LegaSea programme lead Sam Woolford said the grant met the definition of a subsidy.
“For us it’s incredibly alarming. Fisheries managers have always argued there is an environmental limit, when there’s not enough fish in the water then fishing behaviour has to change.
“What they’re doing now with this subsidy is lowering the economic limit to what makes fishing viable. With less capital cost upfront, they can continue to fish declining fish populations and still make money.”
He said under the quota management system, the fishing industry had enjoyed free access to a publicly-owned resource for over 30 years, “They’ve failed to make sufficient profits to actually maintain the infrastructure required to keep fishing. That alone is a major red flag.”
He said it was “quite offensive” that after destroying the marine ecosystem with techniques the general public opposed, the industry is now asking the public to invest in upgrading its bottom trawling fleet, particularly during a cost-of-living crisis.
“This industry transformation plan is a clear signal. The commercial industry is saying we’re not going to transition away from bottom trawling, in fact, what we’re going to do is double down on it and ask for public investment into private infrastructure so that we can keep doing something that New Zealanders don’t want.”
While the investment is targeted at emission reductions, Woolford said this was a bit disingenuous, and there were much better ways to tackle industry emissions.

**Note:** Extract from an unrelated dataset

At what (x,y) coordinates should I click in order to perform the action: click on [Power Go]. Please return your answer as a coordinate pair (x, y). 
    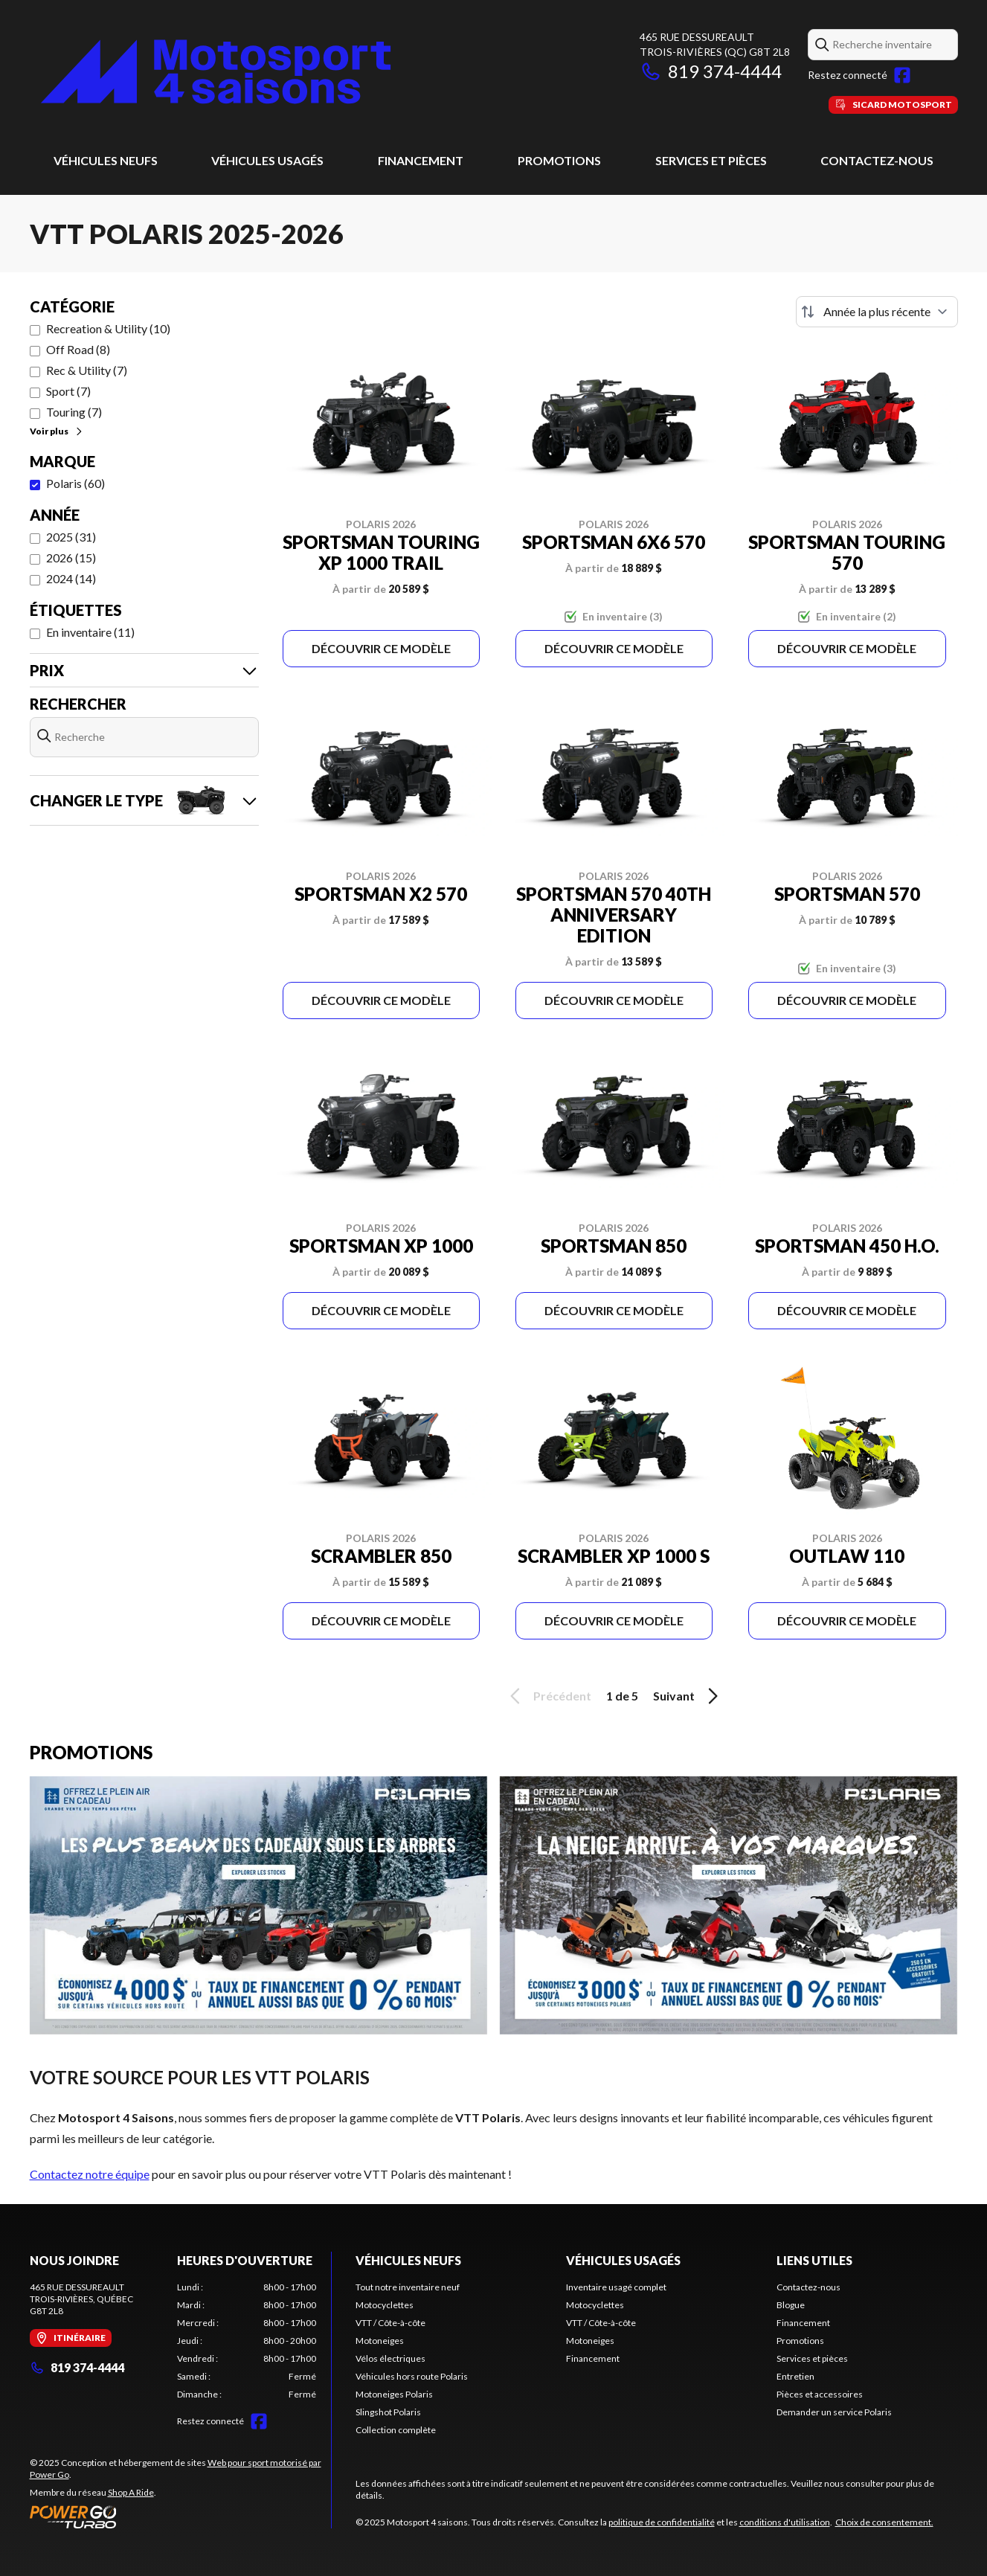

“Dredging and bottom trawling produce the most carbon emissions from all the fishing techniques because they disrupt the sequestered carbon deposits on the seafloor.”
He believes the best way to reduce carbon emissions would be a fleet of small-scale fishers using long-lining and similar techniques to service local communities, rather than further investing in the status quo.
Thomas said what the transformation plan was proposing on a climate and carbon emissions front was basically just getting industry to a place where it could measure it, focusing on fuel use and emissions.
Alongside the carbon impact of disturbing the seafloor, she said abundant fish populations were themselves a store of carbon.
“If we’re managing fisheries down at levels of 20 to 30 percent, instead of above 50 percent, we’ve got less carbon stored in ocean life itself.
“All of those things need to be factored in, not just fuel use and the type of fuel that the vessels are using.”